Stored items from a collection
[Start of Attachment]
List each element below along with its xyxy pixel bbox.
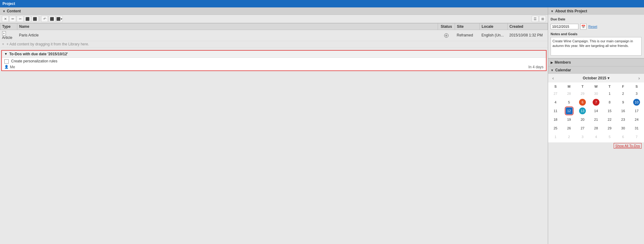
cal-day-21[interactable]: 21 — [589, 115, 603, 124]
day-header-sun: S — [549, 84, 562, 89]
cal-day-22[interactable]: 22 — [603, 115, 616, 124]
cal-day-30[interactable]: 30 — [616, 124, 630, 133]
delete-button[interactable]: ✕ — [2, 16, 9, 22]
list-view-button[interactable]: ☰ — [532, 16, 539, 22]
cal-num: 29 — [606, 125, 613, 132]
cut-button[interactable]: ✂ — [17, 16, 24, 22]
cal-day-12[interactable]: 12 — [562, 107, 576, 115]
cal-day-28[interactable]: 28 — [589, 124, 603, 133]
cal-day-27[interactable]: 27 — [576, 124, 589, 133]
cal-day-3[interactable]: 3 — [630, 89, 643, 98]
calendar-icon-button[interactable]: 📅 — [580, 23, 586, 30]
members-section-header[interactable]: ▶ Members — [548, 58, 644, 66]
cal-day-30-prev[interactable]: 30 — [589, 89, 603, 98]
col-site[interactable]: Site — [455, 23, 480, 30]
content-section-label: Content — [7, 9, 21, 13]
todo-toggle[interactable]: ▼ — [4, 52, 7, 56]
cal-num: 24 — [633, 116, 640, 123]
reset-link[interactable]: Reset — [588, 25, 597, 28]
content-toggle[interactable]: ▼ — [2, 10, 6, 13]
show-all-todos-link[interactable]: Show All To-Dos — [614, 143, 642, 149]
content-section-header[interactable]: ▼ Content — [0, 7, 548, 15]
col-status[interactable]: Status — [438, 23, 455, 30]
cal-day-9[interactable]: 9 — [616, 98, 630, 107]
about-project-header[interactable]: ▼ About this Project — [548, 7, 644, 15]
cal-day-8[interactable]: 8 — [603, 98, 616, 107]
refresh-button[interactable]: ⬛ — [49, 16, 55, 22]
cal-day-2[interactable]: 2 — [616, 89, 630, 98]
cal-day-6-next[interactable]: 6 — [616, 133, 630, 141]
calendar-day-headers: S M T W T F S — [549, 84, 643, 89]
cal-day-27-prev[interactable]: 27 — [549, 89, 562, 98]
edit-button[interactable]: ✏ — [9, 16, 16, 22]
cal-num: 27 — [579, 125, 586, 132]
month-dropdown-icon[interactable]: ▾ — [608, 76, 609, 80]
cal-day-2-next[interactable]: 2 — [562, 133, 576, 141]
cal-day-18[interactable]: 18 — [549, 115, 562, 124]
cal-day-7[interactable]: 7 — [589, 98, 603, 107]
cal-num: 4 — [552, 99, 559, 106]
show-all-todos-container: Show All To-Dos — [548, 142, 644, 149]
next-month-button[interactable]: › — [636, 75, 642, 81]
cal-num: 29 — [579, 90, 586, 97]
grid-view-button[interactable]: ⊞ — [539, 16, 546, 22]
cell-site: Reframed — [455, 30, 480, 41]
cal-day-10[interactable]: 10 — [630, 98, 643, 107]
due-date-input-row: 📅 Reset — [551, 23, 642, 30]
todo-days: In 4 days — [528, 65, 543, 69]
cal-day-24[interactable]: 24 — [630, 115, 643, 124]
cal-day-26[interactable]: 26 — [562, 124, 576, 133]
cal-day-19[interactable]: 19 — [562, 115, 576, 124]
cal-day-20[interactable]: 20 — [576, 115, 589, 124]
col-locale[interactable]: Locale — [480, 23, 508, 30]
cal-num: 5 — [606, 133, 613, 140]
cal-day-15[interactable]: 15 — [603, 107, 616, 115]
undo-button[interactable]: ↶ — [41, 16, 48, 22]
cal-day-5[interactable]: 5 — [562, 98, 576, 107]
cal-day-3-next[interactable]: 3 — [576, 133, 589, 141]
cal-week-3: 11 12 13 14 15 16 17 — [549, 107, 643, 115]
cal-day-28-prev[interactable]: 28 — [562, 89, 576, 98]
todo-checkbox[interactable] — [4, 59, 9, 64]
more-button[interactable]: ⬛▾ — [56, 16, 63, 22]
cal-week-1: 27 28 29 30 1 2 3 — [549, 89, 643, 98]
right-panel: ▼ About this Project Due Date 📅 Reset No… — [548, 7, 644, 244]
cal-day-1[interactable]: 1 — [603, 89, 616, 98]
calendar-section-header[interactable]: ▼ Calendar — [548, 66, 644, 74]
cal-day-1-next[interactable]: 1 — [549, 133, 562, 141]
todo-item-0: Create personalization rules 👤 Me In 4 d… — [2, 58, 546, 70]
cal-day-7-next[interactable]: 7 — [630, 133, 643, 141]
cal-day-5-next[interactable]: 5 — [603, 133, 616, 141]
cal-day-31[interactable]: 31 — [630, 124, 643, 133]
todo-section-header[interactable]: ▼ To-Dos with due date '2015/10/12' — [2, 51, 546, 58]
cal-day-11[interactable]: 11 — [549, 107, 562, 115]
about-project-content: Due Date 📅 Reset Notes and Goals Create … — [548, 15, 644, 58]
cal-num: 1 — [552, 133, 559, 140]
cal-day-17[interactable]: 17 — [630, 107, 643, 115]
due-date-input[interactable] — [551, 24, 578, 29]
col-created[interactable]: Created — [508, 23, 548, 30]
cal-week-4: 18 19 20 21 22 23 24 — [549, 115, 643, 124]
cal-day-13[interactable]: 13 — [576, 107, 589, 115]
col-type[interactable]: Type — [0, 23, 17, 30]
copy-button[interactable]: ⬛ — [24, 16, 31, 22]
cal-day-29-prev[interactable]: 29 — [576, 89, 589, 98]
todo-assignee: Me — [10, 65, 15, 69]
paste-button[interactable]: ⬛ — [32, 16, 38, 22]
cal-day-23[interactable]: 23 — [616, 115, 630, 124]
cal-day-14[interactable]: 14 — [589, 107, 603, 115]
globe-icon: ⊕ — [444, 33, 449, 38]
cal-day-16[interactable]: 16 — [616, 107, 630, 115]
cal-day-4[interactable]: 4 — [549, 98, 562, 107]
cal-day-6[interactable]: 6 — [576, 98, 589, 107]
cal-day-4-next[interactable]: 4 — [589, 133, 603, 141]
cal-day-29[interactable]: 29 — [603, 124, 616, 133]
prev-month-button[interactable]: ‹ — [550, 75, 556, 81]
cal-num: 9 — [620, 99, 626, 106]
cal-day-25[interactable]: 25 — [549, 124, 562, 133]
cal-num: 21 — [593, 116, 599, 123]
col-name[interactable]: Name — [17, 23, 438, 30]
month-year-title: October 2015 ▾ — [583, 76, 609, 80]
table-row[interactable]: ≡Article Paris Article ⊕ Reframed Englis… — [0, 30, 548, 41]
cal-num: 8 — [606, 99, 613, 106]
[End of Attachment]
[Start of Attachment]
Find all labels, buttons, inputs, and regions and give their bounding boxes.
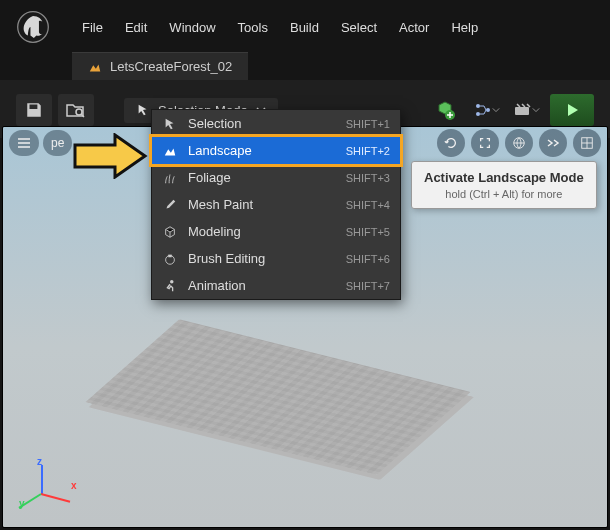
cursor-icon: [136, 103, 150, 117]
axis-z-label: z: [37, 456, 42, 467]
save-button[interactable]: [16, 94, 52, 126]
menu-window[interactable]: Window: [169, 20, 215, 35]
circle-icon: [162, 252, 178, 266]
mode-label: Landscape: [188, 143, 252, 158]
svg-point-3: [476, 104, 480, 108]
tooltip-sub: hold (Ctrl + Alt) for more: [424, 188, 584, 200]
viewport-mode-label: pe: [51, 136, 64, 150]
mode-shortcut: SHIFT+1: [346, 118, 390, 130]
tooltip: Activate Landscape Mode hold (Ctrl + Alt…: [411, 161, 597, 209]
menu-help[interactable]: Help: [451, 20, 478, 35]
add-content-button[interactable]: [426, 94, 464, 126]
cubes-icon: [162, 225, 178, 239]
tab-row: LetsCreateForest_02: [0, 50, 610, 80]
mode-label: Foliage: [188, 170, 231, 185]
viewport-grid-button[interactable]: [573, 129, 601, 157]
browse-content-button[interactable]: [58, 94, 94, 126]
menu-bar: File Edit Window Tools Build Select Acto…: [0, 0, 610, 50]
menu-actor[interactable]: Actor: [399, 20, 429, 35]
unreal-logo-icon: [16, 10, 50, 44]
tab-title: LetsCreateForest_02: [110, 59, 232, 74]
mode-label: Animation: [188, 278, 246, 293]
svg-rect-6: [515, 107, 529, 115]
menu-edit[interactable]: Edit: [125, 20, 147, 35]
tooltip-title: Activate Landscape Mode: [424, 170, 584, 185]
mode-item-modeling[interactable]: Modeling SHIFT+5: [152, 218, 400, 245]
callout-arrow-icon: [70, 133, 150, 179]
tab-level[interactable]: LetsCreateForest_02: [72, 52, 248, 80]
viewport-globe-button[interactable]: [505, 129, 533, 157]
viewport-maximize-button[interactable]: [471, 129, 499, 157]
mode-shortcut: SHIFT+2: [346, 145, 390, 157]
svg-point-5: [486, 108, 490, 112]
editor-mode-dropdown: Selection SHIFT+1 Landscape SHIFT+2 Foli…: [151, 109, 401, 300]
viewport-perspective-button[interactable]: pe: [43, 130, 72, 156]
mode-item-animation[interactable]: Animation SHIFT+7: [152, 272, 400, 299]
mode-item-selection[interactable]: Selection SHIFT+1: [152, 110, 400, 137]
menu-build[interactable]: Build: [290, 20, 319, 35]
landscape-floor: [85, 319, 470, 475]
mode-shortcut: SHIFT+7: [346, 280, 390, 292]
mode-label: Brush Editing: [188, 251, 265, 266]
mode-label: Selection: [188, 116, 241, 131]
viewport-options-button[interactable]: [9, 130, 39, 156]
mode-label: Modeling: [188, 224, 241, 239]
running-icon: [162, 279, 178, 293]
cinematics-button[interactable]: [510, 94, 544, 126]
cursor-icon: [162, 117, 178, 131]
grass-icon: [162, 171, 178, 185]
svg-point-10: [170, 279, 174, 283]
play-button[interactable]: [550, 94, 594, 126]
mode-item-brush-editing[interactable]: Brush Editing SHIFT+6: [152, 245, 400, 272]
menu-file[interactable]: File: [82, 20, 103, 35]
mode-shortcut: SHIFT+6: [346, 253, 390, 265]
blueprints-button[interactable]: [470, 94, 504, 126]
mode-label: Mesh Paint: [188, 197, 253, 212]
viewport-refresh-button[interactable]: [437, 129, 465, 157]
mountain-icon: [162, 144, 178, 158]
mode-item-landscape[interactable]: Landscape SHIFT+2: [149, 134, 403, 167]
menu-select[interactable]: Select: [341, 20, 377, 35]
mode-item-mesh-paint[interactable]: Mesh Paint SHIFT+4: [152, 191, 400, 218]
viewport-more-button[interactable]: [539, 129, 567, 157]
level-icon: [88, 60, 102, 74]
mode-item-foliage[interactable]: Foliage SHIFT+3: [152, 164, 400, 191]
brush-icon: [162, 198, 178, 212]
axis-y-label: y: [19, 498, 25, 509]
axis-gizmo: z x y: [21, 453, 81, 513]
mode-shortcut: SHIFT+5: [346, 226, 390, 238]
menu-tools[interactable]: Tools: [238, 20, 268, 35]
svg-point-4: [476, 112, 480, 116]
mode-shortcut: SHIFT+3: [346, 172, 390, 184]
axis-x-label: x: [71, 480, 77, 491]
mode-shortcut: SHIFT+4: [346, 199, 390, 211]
[End of Attachment]
Aim of the task: Pull out all lines from the entries above in which the word "content" appears.

Task response:
content-section-label: Content — [7, 9, 21, 13]
content-toggle[interactable]: ▼ — [2, 10, 6, 13]
content-section-header[interactable]: ▼ Content — [0, 7, 548, 15]
about-project-content: Due Date 📅 Reset Notes and Goals Create … — [548, 15, 644, 58]
add-content-button[interactable]: [426, 94, 464, 126]
browse-content-button[interactable]: [58, 94, 94, 126]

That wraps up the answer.